I don’t want any of your statistics; I took your whole batch and lit my pipe with it.

I hate your kind of people. You are always ciphering out how much a man’s health is injured, and how much his intellect is impaired, and how many pitiful dollars and cents he wastes in the course of ninety-two years’ indulgence in the fatal practice of smoking; and in the equally fatal practice of drinking coffee; and in playing billiards occasionally; and in taking a glass of wine at dinner, etc. etc. And you are always figuring out how many women have been burned to death because of the dangerous fashion of wearing expansive hoops, etc. etc. You never see more than one side of the question.

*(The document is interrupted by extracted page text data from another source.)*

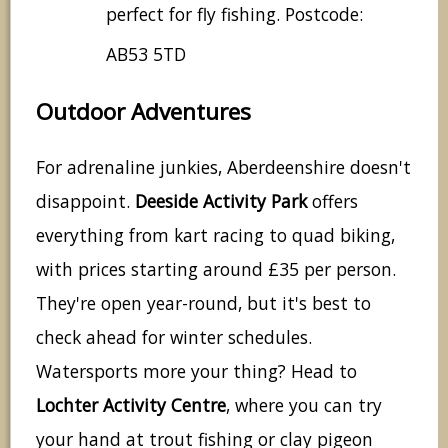
perfect for fly fishing. Postcode:
AB53 5TD
Outdoor Adventures
For adrenaline junkies, Aberdeenshire doesn't
disappoint.
Deeside Activity Park
offers
everything from kart racing to quad biking,
with prices starting around £35 per person.
They're open year-round, but it's best to
check ahead for winter schedules.
Watersports more your thing? Head to
Lochter Activity Centre
, where you can try
your hand at trout fishing or clay pigeon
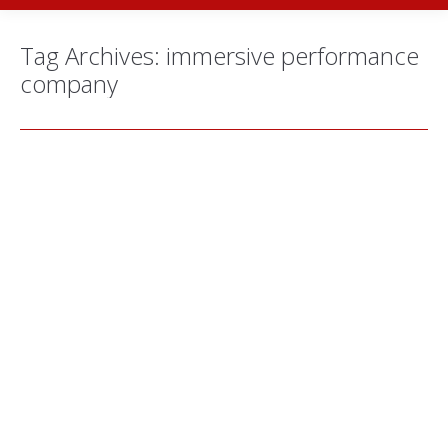
Tag Archives:
immersive performance
company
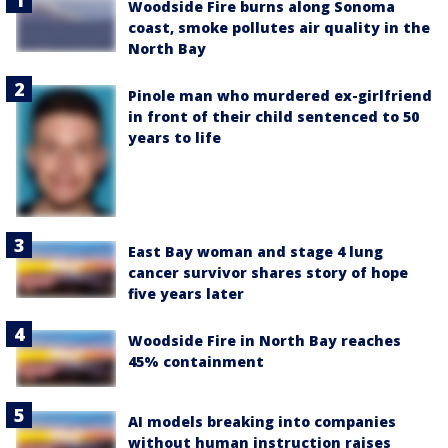
Woodside Fire burns along Sonoma
coast, smoke pollutes air quality in the
North Bay
Pinole man who murdered ex-girlfriend
in front of their child sentenced to 50
years to life
East Bay woman and stage 4 lung
cancer survivor shares story of hope
five years later
Woodside Fire in North Bay reaches
45% containment
AI models breaking into companies
without human instruction raises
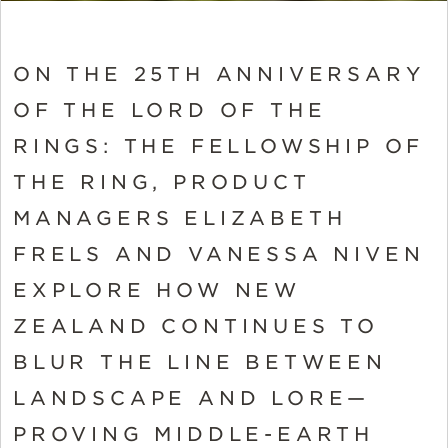
ON THE 25TH ANNIVERSARY
OF THE LORD OF THE
RINGS: THE FELLOWSHIP OF
THE RING, PRODUCT
MANAGERS ELIZABETH
FRELS AND VANESSA NIVEN
EXPLORE HOW NEW
ZEALAND CONTINUES TO
BLUR THE LINE BETWEEN
LANDSCAPE AND LORE—
PROVING MIDDLE-EARTH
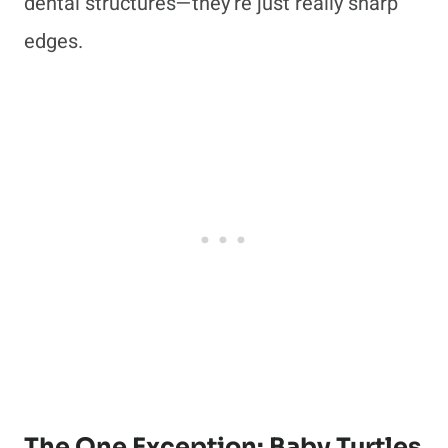
dental structures—they’re just really sharp
edges.
The One Exception: Baby Turtles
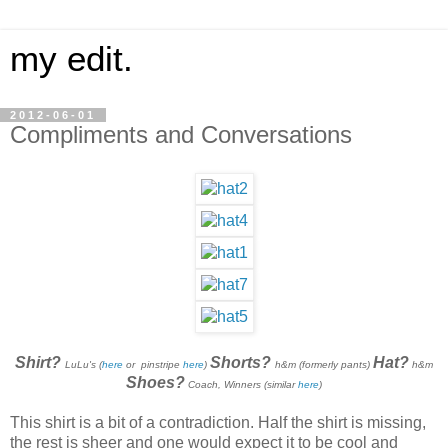
my edit.
2012-06-01
Compliments and Conversations
Shirt?
Shorts?
Hat?
LuLu's (
here
or pinstripe
here
)
h&m (formerly pants)
h&m
Shoes?
Coach, Winners (similar
here
)
This shirt is a bit of a contradiction. Half the shirt is missing,
the rest is sheer and one would expect it to be cool and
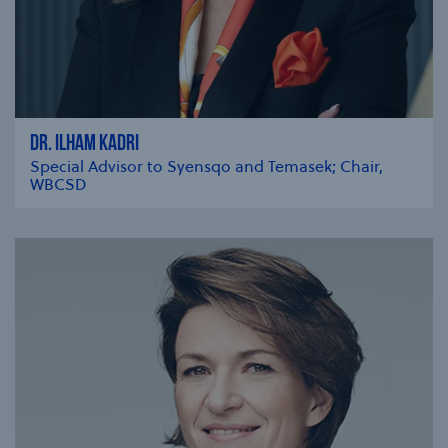
DR. ILHAM KADRI
Special Advisor to Syensqo and Temasek; Chair,
WBCSD
se modal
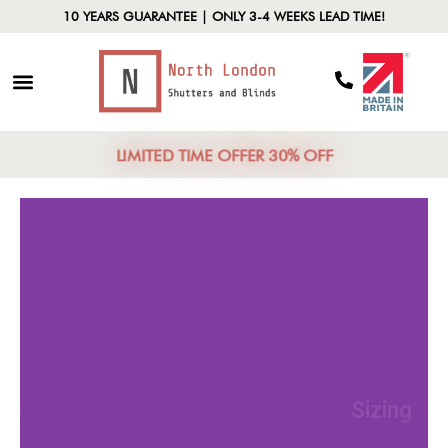
10 YEARS GUARANTEE | ONLY 3-4 WEEKS LEAD TIME!
LIMITED TIME OFFER 30% OFF
Materials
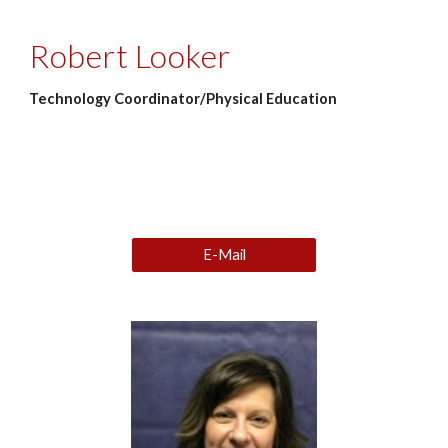
Robert Looker
Technology Coordinator/Physical Education
E-Mail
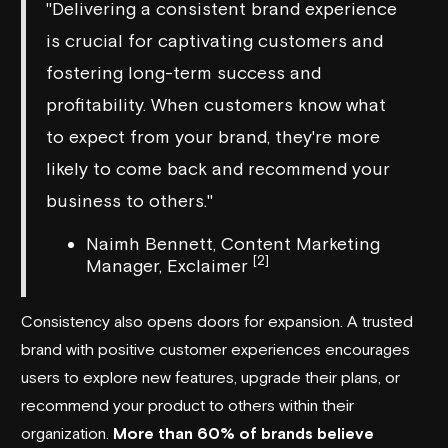
"Delivering a consistent brand experience
is crucial for captivating customers and
fostering long-term success and
profitability. When customers know what
to expect from your brand, they're more
likely to come back and recommend your
business to others."
Naimh Bennett, Content Marketing
[2]
Manager, Exclaimer
Consistency also opens doors for expansion. A trusted
brand with positive customer experiences encourages
users to explore new features, upgrade their plans, or
recommend your product to others within their
organization.
More than 60% of brands believe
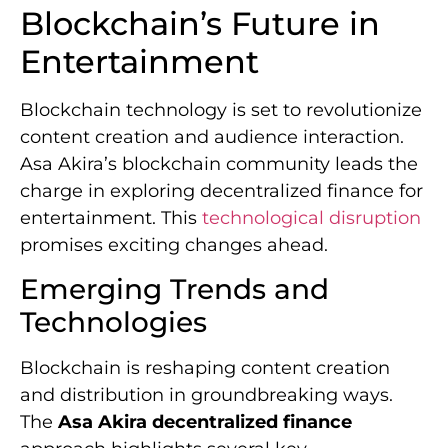
Blockchain’s Future in
Entertainment
Blockchain technology is set to revolutionize
content creation and audience interaction.
Asa Akira’s blockchain community leads the
charge in exploring decentralized finance for
entertainment. This
technological disruption
promises exciting changes ahead.
Emerging Trends and
Technologies
Blockchain is reshaping content creation
and distribution in groundbreaking ways.
The
Asa Akira decentralized finance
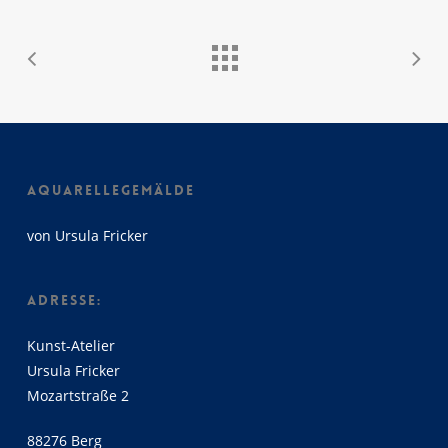
AQUARELLEGEMÄLDE
von Ursula Fricker
ADRESSE:
Kunst-Atelier
Ursula Fricker
Mozartstraße 2
88276 Berg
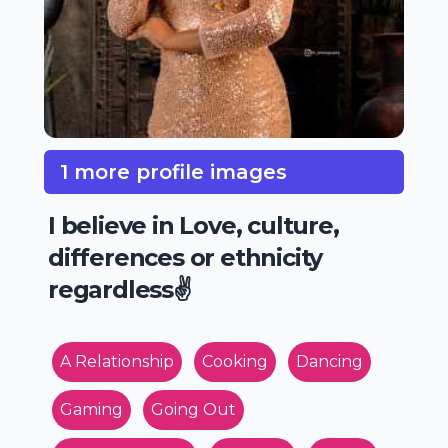
1 more profile images
I believe in Love, culture,
differences or ethnicity
regardless✌️
A Relationship
Cooking
Dancing
Gaming
Going Out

You are blind to the fact that most old men in America smoke and drink coffee, although, according to your theory, they ought to have died young. . . . And you never try to find out how much solid comfort, relaxation, and enjoyment a man derives from smoking in the course of a lifetime (which is worth ten times the money he would save by letting it alone), nor the appalling aggregate of happiness lost in a lifetime by your kind of people from not smoking. Of course you can save money by denying yourself all those little vicious enjoyments for fifty years; but then what can you do with it? What use can you put it to? Money can’t save your infinitesimal soul. All the use that money can be put to is to purchase comfort and enjoyment in this life; therefore, as you are an enemy to comfort and enjoyment where is the use of accumulating cash?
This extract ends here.